David Thomson traces Rourke’s acting lineage back to James Dean and Marlon Brando, implying that Rourke is, like those predecessors, feral in his intensity both onscreen and off. This very tension between endearment and danger made him a terribly exciting performer back in the 80s, the kind who seemed at once to embody machismo and also expose that machismo’s limitations. In the context of that decade, it seemed as if Rourke had tinkered with the blueprint of what constituted a leading man. This frisson informed his most distinctive creations—in Body Heat (1981), Diner (1982), The Pope of Greenwich Village (1984), 9 ½Weeks (1986), Angel Heart (1988).
To my mind, his strongest work of the decade was in Barbet Schroeder’s Barfly (1987), where he gave a wily, loose performance of a deadbeat Charles Bukowski, a wearied and sardonic Faye Dunaway serving as his ballast. Rourke almost sings each of his lines in that film with a peculiar cadence, and the effect is hypnotic.
Watching Barfly in conjunction with Sin City confirms that Rourke’s voice is as much an asset as his face, a face so ripe with symbolic charge that it’s seemed to render filmmakers impotent since The Wrestler, as if Aronofsky had exhausted that face’s potential. Sin City testifies, quite plainly, that Rourke is more than just that face. Rourke’s post-Wrestler career has been pretty checkered, with flickers of greatness—see this heart-stopping monologue from Sylvester Stallone’s The Expendables (2010), wherein Rourke meticulously cycles through bitterness and agony—that clamor for a more full-bodied role.

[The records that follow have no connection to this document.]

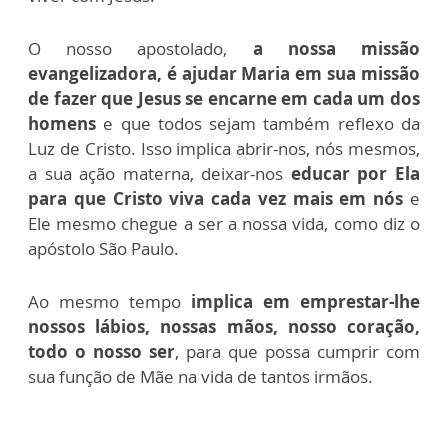
O nosso apostolado,
a nossa missão
evangelizadora, é ajudar Maria em sua missão
de fazer que Jesus se encarne em cada um dos
homens
e que todos sejam também reflexo da
Luz de Cristo. Isso implica abrir-nos, nós mesmos,
a sua ação materna, deixar-nos
educar por Ela
para que Cristo viva cada vez mais em nós
e
Ele mesmo chegue a ser a nossa vida, como diz o
apóstolo São Paulo.
Ao mesmo tempo
implica em emprestar-lhe
nossos lábios, nossas mãos, nosso coração,
todo o nosso ser
, para que possa cumprir com
sua função de Mãe na vida de tantos irmãos.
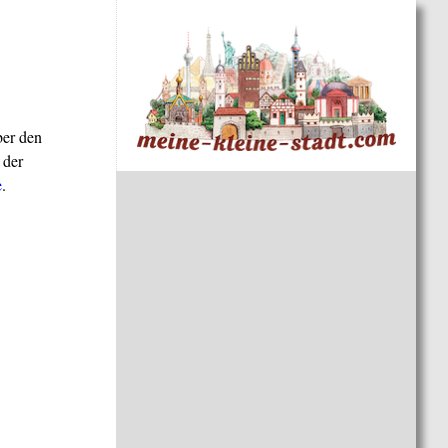
ber den
 der
e
.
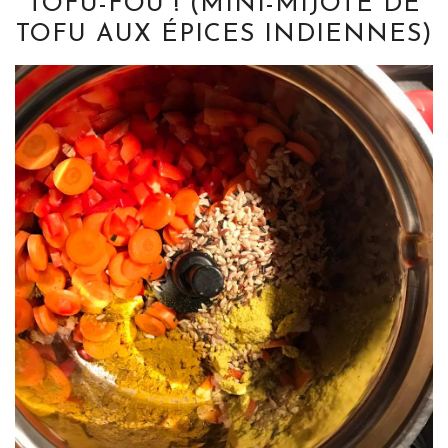
TOFU-FOU ! (MINI-MIJOTÉ DE
TOFU AUX ÉPICES INDIENNES)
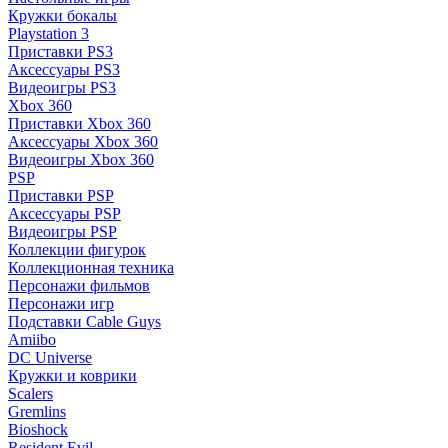
Кружки бокалы
Playstation 3
Приставки PS3
Аксессуары PS3
Видеоигры PS3
Xbox 360
Приставки Xbox 360
Аксессуары Xbox 360
Видеоигры Xbox 360
PSP
Приставки PSP
Аксессуары PSP
Видеоигры PSP
Коллекции фигурок
Коллекционная техника
Персонажи фильмов
Персонажи игр
Подставки Cable Guys
Amiibo
DC Universe
Кружки и коврики
Scalers
Gremlins
Bioshock
Resident Evil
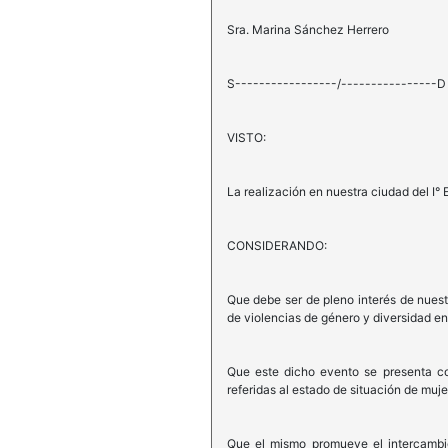
Sra. Marina Sánchez Herrero
S-----------------/----------------D
VISTO:
La realización en nuestra ciudad del I°
CONSIDERANDO:
Que debe ser de pleno interés de nuest
de violencias de género y diversidad en
Que este dicho evento se presenta co
referidas al estado de situación de mujer
Que el mismo promueve el intercambio 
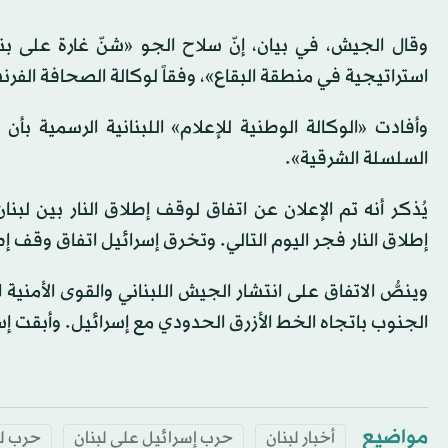
وقال الجيش، في بيان، إنّ سلاح الجو «شنّ غارة على 
استراتيجية في منطقة البقاع»، وفقاً لوكالة الصحافة الفرن
وأفادت «الوكالة الوطنية للإعلام» اللبنانية الرسمية 
السلسلة الشرقية».
إطلاق النار فجر اليوم التالي. وتخرق إسرائيل اتفاق وقف إط
وينصُّ الاتفاق على انتشار الجيش اللبناني والقوى الأمنية
الجنوب باتجاه الخط الأزرق الحدودي مع إسرائيل. وأبقت إسرائيل قواتها ف
مواضيع
أخبار لبنان
حرب إسرائيل على لبنان
حرب لب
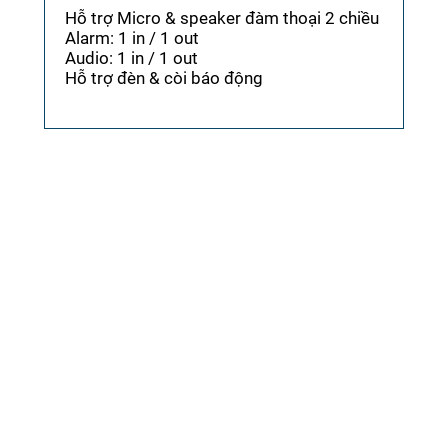
Hỗ trợ Micro & speaker đàm thoại 2 chiều
Alarm: 1 in / 1 out
Audio: 1 in / 1 out
Hỗ trợ đèn & còi báo động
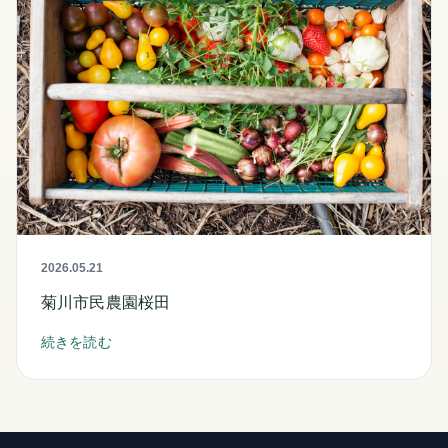
2026.05.21
菊川市民農園桜田
続きを読む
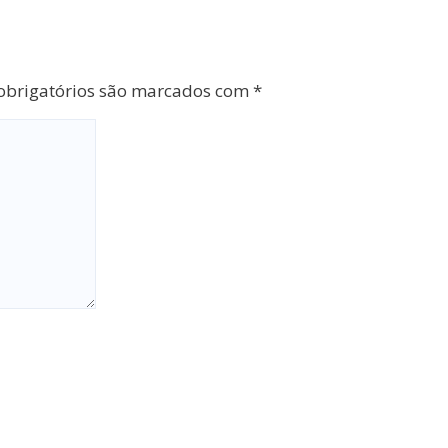
brigatórios são marcados com
*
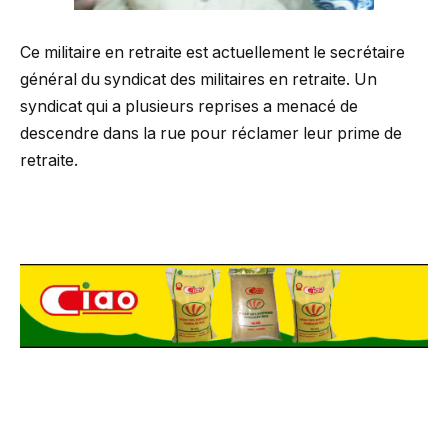
Ce militaire en retraite est actuellement le secrétaire
général du syndicat des militaires en retraite. Un
syndicat qui a plusieurs reprises a menacé de
descendre dans la rue pour réclamer leur prime de
retraite.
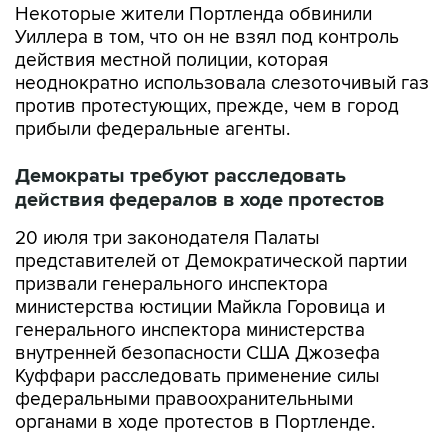
Некоторые жители Портленда обвинили
Уиллера в том, что он не взял под контроль
действия местной полиции, которая
неоднократно использовала слезоточивый газ
против протестующих, прежде, чем в город
прибыли федеральные агенты.
Демократы требуют расследовать
действия федералов в ходе протестов
20 июля три законодателя Палаты
представителей от Демократической партии
призвали генерального инспектора
министерства юстиции Майкла Горовица и
генерального инспектора министерства
внутренней безопасности США Джозефа
Куффари расследовать применение силы
федеральными правоохранительными
органами в ходе протестов в Портленде.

Regardless of this repeatedly mangled casting, Rourke enjoys one privilege. Few editors would give real estate to writing on Rourke’s face that traffics in the same coded language Gleiberman subjected Zellweger to. It’s quite a double standard, isn’t it? Rourke’s aging face is seen as a filmmaker’s goldmine; Zellweger’s is a liability, a mutation that inhibits her.
It circles back to a greater question—are actors just their faces? A chief crime of Gleiberman’s writing on Zellweger was the implicit suggestion that actresses are just their faces and nothing else. It’s woefully reductive, ignoring the calculus of what makes a great performance—the way actors use their bodies, their voices. Notice how Gleiberman acknowledges that Rourke’s imposing physicality and voice are essential parts of his arsenal as a performer.
The guile of Rourke’s casting in Sin City demonstrates the depth of what he possesses: Miller and Rodriguez overwrite Rourke’s famous aging face in favor of his voice. At the end of his piece on Rourke, Gleiberman turns to the reader—how would you cast Rourke, he asks? To this, I offer the suggestion to re-watch Sin City, where Rourke is stripped of his face, very mechanic that’s ultimately limited him. In Sin City, Rourke gives a performance contained almost solely in his voice; he simply speaks. We should listen.